This work identifies a novel privacy threat in Public Dataset-Assisted Federated Distillation (PDA-FD): under the honest-but-curious server assumption, the server can infer clients’ private training data label distributions and membership status by analyzing their inference outputs on public data. We present the first systematic privacy analysis of PDA-FD, proposing two targeted attacks: (1) a KL-divergence-based label distribution inference attack, and (2) an enhanced Likelihood Ratio Attack (LiRA) for membership inference. Extensive experiments across three state-of-the-art PDA-FD frameworks—FedMD, DS-FL, and Cronus—demonstrate SOTA performance: the label distribution attack achieves minimal KL divergence between inferred and true distributions, while the membership inference attack attains high true positive rates at low false positive rates. Our findings establish both theoretical foundations and practical benchmarks for privacy risk assessment in PDA-FD, highlighting critical vulnerabilities previously overlooked in this paradigm.

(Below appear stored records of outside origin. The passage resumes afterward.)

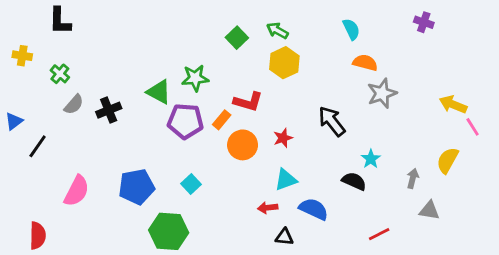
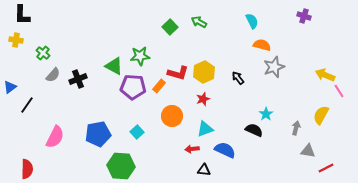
black L-shape: (60, 21) -> (22, 15), moved
yellow hexagon: (284, 63) -> (204, 72), moved
black arrow: (332, 121) -> (238, 78), moved, size x0.6
orange circle: (243, 145) -> (172, 116), moved
red line: (379, 234) -> (326, 168), moved

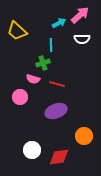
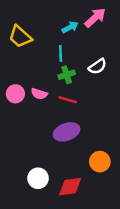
white semicircle: (82, 39) -> (97, 66), moved, turned -35
green cross: (43, 63) -> (67, 75), moved
pink circle: (20, 97) -> (15, 94), moved

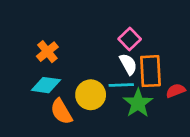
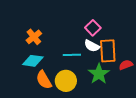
white semicircle: (128, 64) -> (92, 46), turned 147
cyan line: (121, 85) -> (72, 55), moved
yellow circle: (91, 95) -> (66, 81), moved

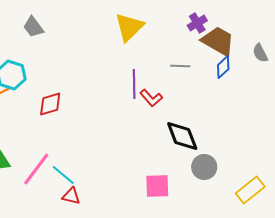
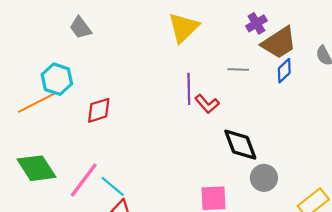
brown trapezoid: (218, 41) -> (279, 43), turned 117

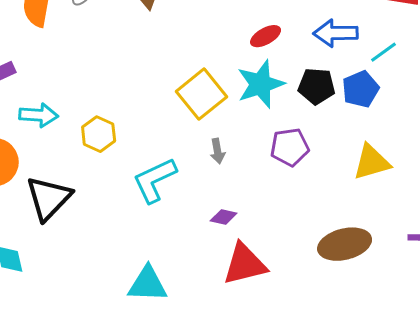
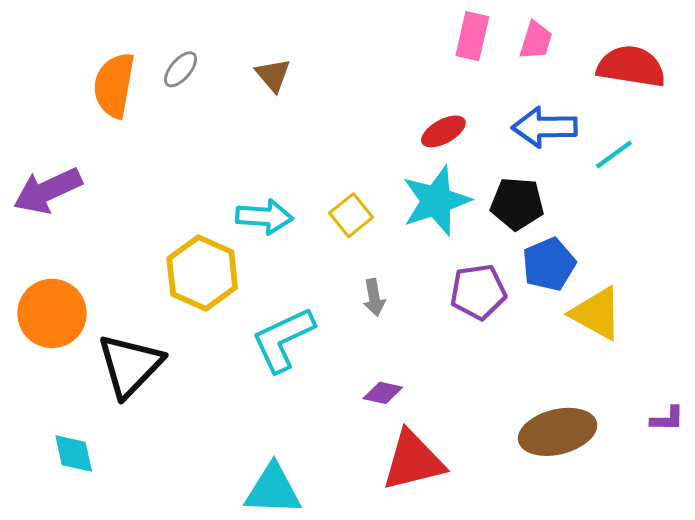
blue pentagon: (361, 89) -> (549, 264), moved
yellow square: (202, 94) -> (351, 215), size x0.6
cyan arrow: (39, 115) -> (264, 217), moved
yellow hexagon: (99, 134) -> (202, 273), size x1.4
yellow triangle: (372, 162) -> (597, 313), turned 45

Federated Distillation (FD) has emerged as a popular federated training framework, enabling clients to collaboratively train models without sharing private data. Public Dataset-Assisted Federated Distillation (PDA-FD), which leverages public datasets for knowledge sharing, has become widely adopted. Although PDA-FD enhances privacy compared to traditional Federated Learning, we demonstrate that the use of public datasets still poses significant privacy risks to clients' private training data. This paper presents the first comprehensive privacy analysis of PDA-FD in presence of an honest-but-curious server. We show that the server can exploit clients' inference results on public datasets to extract two critical types of private information: label distributions and membership information of the private training dataset. To quantify these vulnerabilities, we introduce two novel attacks specifically designed for the PDA-FD setting: a label distribution inference attack and innovative membership inference methods based on Likelihood Ratio Attack (LiRA). Through extensive evaluation of three representative PDA-FD frameworks (FedMD, DS-FL, and Cronus), our attacks achieve state-of-the-art performance, with label distribution attacks reaching minimal KL-divergence and membership inference attacks maintaining high True Positive Rates under low False Positive Rate constraints. Our findings reveal significant privacy risks in current PDA-FD frameworks and emphasize the need for more robust privacy protection mechanisms in collaborative learning systems.